The projector has plenty of digital and analog video inputs on its rear panel — we used HDMI and a Samsung BD-P3600 Blu-ray disc player for most of our testing, but composite, VGA and component video connectors are also available. You won't be short of inputs if you have multiple devices to connect, and thankfully the rear of the ScreenPlay SP8602 has notches for proper cable management.
We projected an image onto a portable screen and were initially struck by the wonderfully smooth and film-like colour reproduction of the InFocus ScreenPlay SP8602. A 1080p copy of King Kong showed impressive film-like colour tones with no banding or loss of colour information. When switching to more vibrant and brightly coloured content like Speed Racer the ScreenPlay SP8602 still acquitted itself admirably, with no evidence of oversaturation in its Cinema preset mode.
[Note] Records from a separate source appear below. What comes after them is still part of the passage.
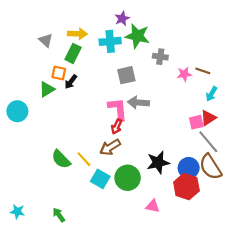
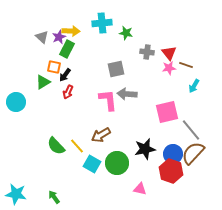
purple star: (122, 19) -> (59, 37), moved
green star: (137, 36) -> (126, 33), size x0.6
cyan cross: (110, 41) -> (102, 23), moved
red triangle: (208, 118) -> (169, 53), moved, turned -35
pink square: (196, 122) -> (167, 112), moved, size x1.6
red arrow: (117, 126) -> (68, 92), moved
brown semicircle: (210, 167) -> (193, 153), turned 75
cyan star: (17, 212) -> (16, 194), size x1.5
Being a 1080p projector the InFocus ScreenPlay SP8602 is able to display a great deal of fine image detail — lines are clean and smooth in animated material and skin detail is great in live action footage. It took a little while for us to achieve maximum sharpness out of the projector's lens: because the ScreenPlay SP8602 has manual focus and zoom dials, it took us a few trips between the projector and the screen to find the perfect focal point. Using the manual horizontal and vertical lens shift dials also changes the focal plane, so ensure you have the projector correctly positioned before finetuning.
If we hadn't read the projector's specification sheet before testing, we would have guessed the InFocus ScreenPlay SP8602's contrast ratio was higher than 30,000:1. In all but the most demanding scenes it performs very well with almost no black crush or loss of bright white detail. We were obliged to run the projector through a barrage of Dark Knight tests using the difficult to display opening scenes, which have pin-pricks of bright white light on a dark background. While the projector wasn't able to show entirely clean whites while maintaining an inky level of blackness, the film-like toning meant that the projected image was still pleasant to watch.
Fan noise isn't too bad during normal operation at 28 decibels, and the timbre of the fan's expelled air is low and unobtrusive. We opted to run the projector in Eco mode when in a dark environment, since it improves fan noise and prolongs lamp life at the cost of a few hundred lumens' brightness. Otherwise lamp life is an uninspiring 2000 hours. Thankfully InFocus' fantastic five-year standard warranty should take care of any other problems you might experience.